🤖 AI Summary
This work addresses the limitations of conventional segmented GRAND, which is constrained by specific parity-check matrix structures, lacks generalizability across arbitrary linear codes, and underutilizes available constraints—leading to high guessing complexity. To overcome these issues, the authors propose GSegGRAND, a generalized framework that extends segmented GRAND to arbitrary linear codes through a novel parity-check matrix construction and codeword structure transformation. The method supports up to $\log_2(n)$ constraints, substantially reducing guessing complexity. Furthermore, this study derives, for the first time, a soft-output expression for GSegGRAND, enabling efficient soft-output decoding of Turbo product codes. Experimental results demonstrate a 75% reduction in hard-decision guessing effort compared to the original approach, with gains reaching up to 88% when soft outputs are incorporated.
📝 Abstract
Guessing random additive noise decoding (GRAND) can efficiently decode any moderately redundant code with near maximum likelihood (ML) performance via noise effect guessing. For binary linear codes, Rowshan and Yuan's Segmented GRAND was the first to show that constrained guessing can reduce guesswork. Although powerful, their approach requires a specific parity-check matrix structure that limits the number of constraints that can be exploited as well as the class of applicable codes.

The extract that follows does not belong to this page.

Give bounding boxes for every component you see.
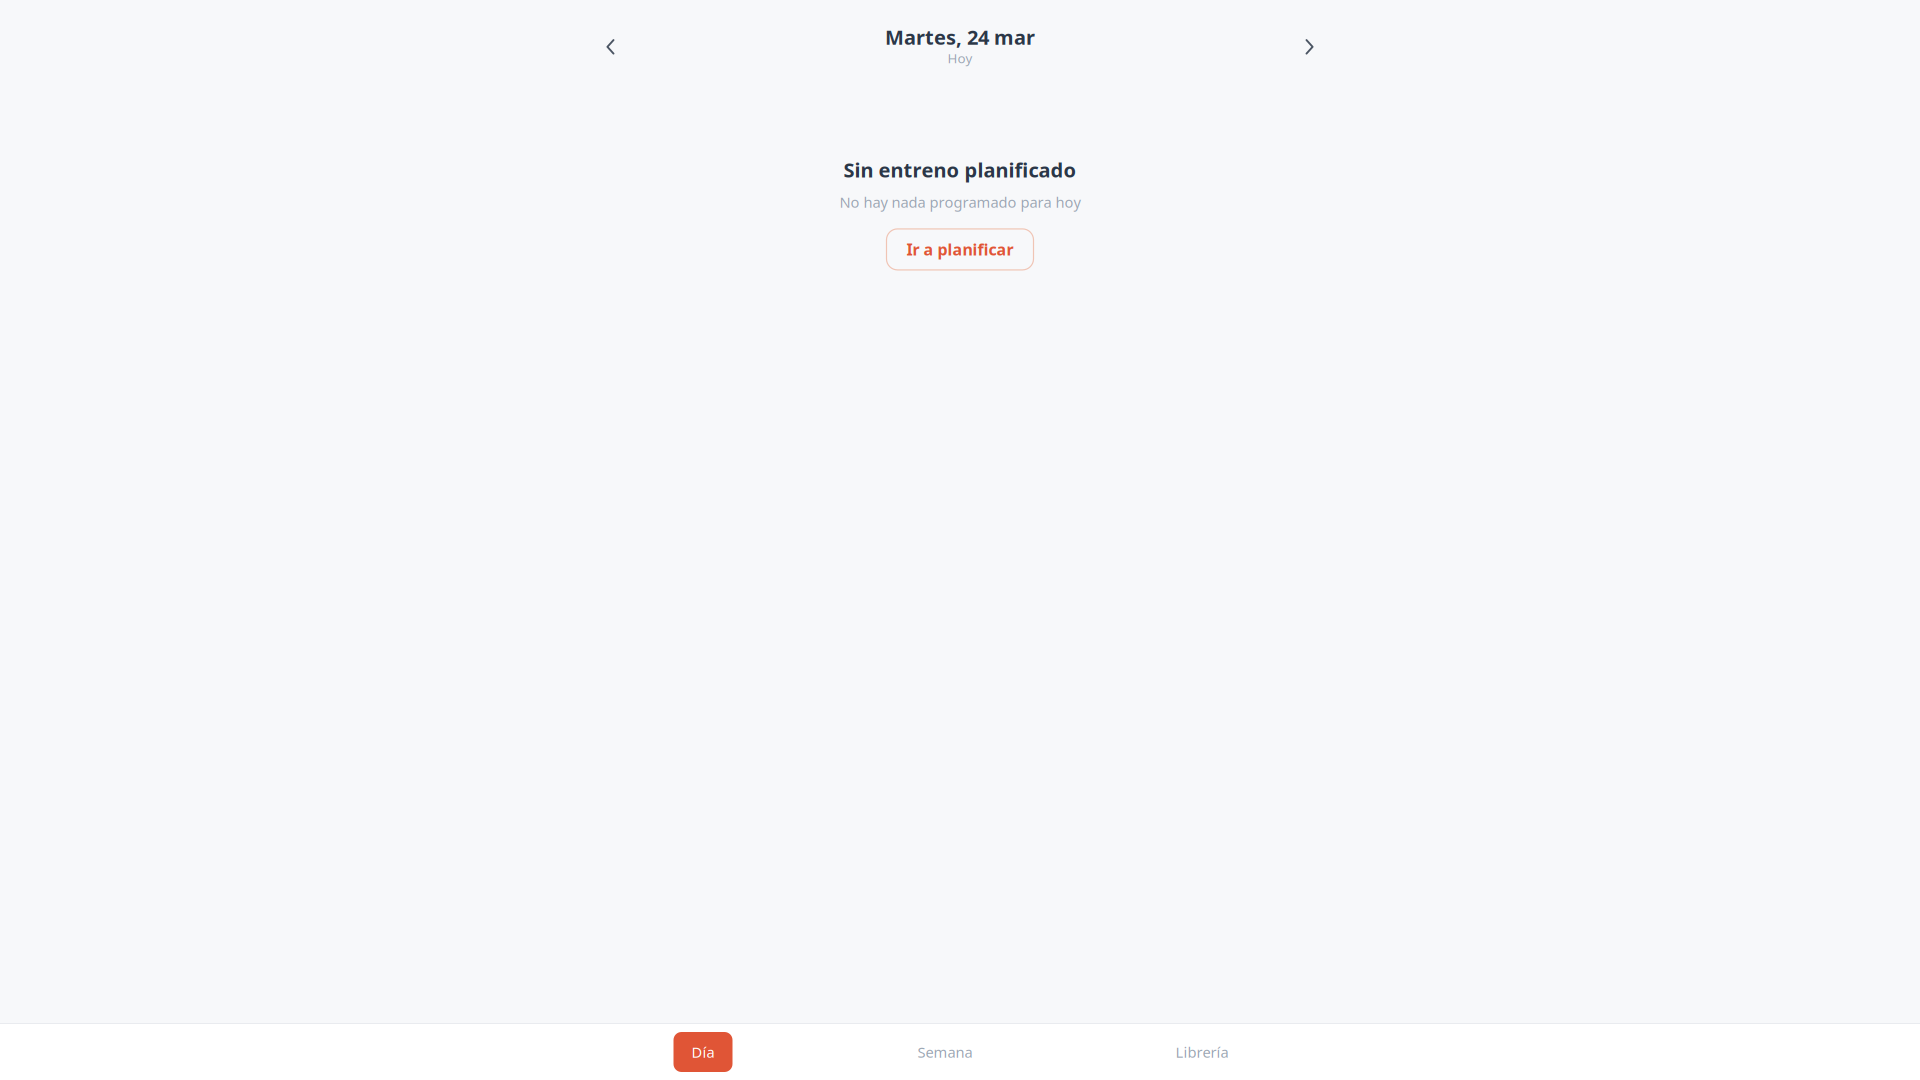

Here we introduce GSegGRAND, a generalization of Segmented GRAND that circumvents its limitations. Built on a novel parity check structure and a transformation that maps codes into this structure, GSegGRAND efficiently incorporates up to log2(n) constraints for a wide range of codes, reducing guesswork by an additional 75% over Segmented GRAND. To leverage that advantage for soft-output decoding, we derive an accurate soft-output (SO) equation for GSegGRAND by extending soft-output GRAND (SOGRAND) to incorporate constrained guessing. Applying this SO to turbo product decoding, GSegGRAND achieves up to 88% guesswork reduction, making it a promising candidate for low-latency decoding in future communication systems.